I know this because I did this last month when I joined a one day Decoded course on learning to code.
The resulting app is proudly displayed on my iPhone. It still requires some work and I am, so far, the only person who has used it. But it’s real and I built it. I even got to pitch my idea to my fellow classmates over a glass of wine — although that’s where my bubble burst. My app idea was the absolute worst of the lot.
I joined the Decoded Code_in a Day course with a small group of men and women who shared varying reasons for showing up on the day. While no one appeared to have direct experience coding, most had some kind of link to tech — such as project management, startups, or in online media.
Our instructors Nicola Steele and Chris Monk made it clear that they wouldn’t be training developers during the course, but they would demystify what goes on with coding, and prove that technology’s not built with magic. They also warned us the day could get exhausting, but that no person would be left behind.
The day’s first session involved a history lesson, and a very good one at that.
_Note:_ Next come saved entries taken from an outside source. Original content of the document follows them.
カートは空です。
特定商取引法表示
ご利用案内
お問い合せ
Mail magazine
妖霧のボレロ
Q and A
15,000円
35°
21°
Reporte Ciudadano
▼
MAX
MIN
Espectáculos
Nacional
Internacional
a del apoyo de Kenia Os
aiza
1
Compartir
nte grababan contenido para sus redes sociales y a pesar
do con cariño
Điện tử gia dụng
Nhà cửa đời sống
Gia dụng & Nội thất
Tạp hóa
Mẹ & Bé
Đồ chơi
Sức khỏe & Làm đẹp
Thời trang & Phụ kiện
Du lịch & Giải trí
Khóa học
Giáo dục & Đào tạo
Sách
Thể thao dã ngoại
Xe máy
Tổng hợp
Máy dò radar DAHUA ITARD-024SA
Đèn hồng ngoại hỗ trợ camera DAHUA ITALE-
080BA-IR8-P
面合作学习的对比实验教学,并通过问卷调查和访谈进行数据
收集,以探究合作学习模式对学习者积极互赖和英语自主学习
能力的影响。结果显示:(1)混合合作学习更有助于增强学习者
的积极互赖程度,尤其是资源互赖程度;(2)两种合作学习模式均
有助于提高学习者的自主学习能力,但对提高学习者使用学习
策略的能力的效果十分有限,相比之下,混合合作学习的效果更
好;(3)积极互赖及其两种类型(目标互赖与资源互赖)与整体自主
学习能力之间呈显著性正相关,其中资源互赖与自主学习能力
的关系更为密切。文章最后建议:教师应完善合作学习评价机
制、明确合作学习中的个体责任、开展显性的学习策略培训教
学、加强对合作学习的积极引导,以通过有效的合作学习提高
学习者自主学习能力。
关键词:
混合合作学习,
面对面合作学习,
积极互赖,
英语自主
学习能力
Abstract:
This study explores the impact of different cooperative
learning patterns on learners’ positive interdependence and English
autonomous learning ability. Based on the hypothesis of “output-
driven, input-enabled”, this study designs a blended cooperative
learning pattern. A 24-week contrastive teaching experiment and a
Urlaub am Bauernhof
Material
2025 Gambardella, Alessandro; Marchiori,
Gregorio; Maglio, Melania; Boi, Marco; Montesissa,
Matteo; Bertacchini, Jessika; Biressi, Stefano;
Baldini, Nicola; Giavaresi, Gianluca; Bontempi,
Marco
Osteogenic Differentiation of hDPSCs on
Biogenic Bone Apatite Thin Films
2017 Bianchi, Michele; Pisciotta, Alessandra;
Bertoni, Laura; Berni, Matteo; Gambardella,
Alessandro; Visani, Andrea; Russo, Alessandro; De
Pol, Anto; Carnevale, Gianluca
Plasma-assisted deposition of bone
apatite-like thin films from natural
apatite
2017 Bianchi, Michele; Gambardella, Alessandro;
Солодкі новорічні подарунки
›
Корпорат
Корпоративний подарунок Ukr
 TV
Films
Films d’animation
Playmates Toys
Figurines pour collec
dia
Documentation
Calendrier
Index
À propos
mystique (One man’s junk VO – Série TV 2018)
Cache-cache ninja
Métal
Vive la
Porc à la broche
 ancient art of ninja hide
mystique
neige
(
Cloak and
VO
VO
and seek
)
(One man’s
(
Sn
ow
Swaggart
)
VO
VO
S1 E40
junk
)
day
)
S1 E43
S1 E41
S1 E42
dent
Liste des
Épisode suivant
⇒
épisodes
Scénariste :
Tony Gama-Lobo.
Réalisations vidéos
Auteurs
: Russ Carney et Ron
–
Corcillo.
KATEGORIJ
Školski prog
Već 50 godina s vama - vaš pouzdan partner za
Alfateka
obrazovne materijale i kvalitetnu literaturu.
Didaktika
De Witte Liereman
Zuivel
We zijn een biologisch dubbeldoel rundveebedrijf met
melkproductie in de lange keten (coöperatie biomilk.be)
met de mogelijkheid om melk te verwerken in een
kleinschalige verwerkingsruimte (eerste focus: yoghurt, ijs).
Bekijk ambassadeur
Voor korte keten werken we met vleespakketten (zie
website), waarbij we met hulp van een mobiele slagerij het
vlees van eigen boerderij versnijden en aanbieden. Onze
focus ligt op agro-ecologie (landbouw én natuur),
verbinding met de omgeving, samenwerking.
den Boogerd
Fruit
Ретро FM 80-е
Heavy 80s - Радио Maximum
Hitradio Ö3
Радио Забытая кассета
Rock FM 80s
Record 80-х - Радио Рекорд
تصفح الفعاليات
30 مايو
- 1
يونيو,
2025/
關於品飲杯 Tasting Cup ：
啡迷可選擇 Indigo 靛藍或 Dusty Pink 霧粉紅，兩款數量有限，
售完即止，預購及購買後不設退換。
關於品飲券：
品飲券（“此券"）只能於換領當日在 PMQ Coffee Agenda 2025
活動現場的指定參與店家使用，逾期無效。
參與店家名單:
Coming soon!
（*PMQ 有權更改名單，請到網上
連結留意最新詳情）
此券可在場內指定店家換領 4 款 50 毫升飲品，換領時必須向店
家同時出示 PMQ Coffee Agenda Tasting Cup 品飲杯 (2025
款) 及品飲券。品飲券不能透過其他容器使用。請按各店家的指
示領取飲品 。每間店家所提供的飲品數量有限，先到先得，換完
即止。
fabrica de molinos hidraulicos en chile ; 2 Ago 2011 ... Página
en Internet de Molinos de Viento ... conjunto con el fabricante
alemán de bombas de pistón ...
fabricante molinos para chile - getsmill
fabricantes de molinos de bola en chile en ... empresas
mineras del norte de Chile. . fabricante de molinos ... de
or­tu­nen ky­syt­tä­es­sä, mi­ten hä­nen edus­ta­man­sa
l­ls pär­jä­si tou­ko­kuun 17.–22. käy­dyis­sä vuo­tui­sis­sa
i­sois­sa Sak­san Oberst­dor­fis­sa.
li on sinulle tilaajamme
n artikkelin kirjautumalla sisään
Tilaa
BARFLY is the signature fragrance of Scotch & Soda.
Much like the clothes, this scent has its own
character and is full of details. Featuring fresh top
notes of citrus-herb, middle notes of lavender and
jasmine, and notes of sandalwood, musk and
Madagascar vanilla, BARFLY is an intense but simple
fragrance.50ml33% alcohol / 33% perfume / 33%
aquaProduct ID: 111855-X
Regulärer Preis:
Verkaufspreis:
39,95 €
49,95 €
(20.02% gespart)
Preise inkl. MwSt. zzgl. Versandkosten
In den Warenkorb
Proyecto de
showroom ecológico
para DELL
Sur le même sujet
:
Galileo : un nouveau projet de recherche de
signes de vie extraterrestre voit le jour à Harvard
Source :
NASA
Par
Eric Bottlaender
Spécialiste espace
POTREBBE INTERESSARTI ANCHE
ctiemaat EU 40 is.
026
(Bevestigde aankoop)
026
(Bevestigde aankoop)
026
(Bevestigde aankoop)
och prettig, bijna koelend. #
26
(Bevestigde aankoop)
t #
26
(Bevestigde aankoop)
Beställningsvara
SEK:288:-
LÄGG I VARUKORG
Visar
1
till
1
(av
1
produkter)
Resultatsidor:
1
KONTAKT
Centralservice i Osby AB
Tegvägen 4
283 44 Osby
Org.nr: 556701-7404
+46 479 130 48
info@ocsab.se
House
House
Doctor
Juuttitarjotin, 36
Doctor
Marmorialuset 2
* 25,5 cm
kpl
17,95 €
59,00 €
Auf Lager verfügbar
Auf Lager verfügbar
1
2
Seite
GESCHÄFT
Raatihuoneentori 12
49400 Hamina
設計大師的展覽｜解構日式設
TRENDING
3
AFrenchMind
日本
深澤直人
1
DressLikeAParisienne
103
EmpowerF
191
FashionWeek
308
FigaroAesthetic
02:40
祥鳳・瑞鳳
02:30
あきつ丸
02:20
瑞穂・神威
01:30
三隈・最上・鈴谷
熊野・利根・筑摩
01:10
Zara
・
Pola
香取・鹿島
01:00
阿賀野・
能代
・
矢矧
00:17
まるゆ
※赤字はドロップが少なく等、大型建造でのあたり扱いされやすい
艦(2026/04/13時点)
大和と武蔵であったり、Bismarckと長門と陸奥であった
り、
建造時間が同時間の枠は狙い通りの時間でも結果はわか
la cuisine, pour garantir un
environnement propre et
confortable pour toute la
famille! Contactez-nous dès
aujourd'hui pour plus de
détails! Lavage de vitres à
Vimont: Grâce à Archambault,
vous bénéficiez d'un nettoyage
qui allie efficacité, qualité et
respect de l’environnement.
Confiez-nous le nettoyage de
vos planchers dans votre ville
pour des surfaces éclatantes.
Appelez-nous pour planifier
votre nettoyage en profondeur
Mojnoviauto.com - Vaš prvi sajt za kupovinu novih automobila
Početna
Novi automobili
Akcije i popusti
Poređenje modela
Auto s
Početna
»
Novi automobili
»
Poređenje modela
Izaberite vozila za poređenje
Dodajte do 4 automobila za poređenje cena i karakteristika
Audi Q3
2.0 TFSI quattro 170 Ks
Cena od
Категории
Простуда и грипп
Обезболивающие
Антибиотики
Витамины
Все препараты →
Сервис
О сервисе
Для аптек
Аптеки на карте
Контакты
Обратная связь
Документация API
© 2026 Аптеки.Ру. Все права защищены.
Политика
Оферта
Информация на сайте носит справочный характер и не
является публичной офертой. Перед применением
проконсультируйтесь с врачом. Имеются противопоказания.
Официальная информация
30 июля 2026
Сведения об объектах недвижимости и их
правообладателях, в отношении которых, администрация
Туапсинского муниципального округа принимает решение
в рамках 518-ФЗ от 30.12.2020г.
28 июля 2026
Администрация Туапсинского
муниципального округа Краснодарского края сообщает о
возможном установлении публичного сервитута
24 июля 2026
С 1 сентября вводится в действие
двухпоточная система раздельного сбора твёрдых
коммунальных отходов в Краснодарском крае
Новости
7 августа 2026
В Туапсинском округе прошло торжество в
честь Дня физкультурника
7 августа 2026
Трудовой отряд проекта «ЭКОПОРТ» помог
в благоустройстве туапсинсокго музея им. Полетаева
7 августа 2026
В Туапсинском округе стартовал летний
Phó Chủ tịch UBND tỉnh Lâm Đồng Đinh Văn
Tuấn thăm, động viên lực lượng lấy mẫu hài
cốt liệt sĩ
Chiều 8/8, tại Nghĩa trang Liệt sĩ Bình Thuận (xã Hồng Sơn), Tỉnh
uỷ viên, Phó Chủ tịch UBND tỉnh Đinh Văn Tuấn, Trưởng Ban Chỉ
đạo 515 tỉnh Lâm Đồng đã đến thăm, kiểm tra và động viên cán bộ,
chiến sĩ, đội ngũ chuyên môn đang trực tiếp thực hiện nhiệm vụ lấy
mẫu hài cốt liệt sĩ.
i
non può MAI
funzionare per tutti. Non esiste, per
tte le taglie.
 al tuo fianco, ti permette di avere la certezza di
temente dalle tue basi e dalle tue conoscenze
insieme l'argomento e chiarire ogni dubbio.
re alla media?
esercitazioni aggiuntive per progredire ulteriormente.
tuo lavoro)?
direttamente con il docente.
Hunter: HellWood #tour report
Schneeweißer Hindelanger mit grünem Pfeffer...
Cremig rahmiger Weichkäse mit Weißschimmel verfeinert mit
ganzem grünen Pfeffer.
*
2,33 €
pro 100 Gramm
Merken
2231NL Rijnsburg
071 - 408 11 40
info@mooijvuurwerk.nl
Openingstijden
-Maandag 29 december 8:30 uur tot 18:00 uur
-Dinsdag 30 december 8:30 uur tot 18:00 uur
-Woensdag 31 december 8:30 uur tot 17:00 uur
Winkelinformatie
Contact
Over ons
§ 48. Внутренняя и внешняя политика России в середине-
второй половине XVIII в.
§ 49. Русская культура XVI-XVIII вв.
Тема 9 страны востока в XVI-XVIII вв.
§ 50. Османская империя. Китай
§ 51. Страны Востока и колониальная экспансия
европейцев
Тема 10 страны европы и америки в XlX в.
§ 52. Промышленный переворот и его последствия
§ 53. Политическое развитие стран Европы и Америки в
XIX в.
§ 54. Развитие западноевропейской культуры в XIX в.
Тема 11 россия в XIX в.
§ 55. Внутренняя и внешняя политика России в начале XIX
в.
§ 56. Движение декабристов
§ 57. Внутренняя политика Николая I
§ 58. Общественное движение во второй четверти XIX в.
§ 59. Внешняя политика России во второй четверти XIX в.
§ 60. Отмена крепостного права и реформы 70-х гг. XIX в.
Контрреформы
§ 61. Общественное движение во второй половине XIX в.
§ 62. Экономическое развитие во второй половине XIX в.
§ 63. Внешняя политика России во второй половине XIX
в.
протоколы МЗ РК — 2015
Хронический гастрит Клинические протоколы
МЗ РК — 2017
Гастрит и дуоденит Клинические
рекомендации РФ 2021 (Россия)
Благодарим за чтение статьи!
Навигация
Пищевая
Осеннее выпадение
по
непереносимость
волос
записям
To start building tech it helps to put what you’re doing in context, and to better understand just how we ended up with iPhones, PCs and the world wide web. It’s here also that it’s comforting to know women have an excellent legacy in tech, despite the fact we’re now significantly underrepresented in STEM-related fields.
Prior to morning tea, we were given the brief that we’d start working on immediately after the break. Each of us needed to come up with an idea for an app where people check into a single location.
I panicked at this and cursed myself for not better reading the pre-course pack and realising I should have thought this through. Was this a wasted opportunity to start work on my yet-to-be determined billion dollar idea? Could I come up with something in the time it took me to go to the bathroom?
When class resumed, and I had a terrible idea to work with, we immediately got to work. We had individual Macs and followed along with Chris and Nicola, but were also given opportunities to break things, to get creative and get just confused enough that we could take in an added lesson while being steered back on course.
Our instructors were quick to demystify the process and dispel the myth the world of coding is some kind of secret club. We were shown how to access the endless number of free and open tools available for coding, including libraries of pre-existing code, and how simple and easy it is to find what you need by simply Googling it.
Just before 5 in the afternoon, we re-grouped back where we started that morning, took a quick look at the 10 or so different apps we’d created and debriefed on what we’d learned and how it might change how we work and think.
I didn’t leave the room as a developer, nor did I go home and turn the lights out, my computer screen vertical, and start writing out lines of code into the early hours of the morning.
But I did leave with a lot more knowledge about just what’s behind the technology I use and embrace every day. I’m now more confident in my conversations with developers, and much more interested in how the things we take for granted are actually created.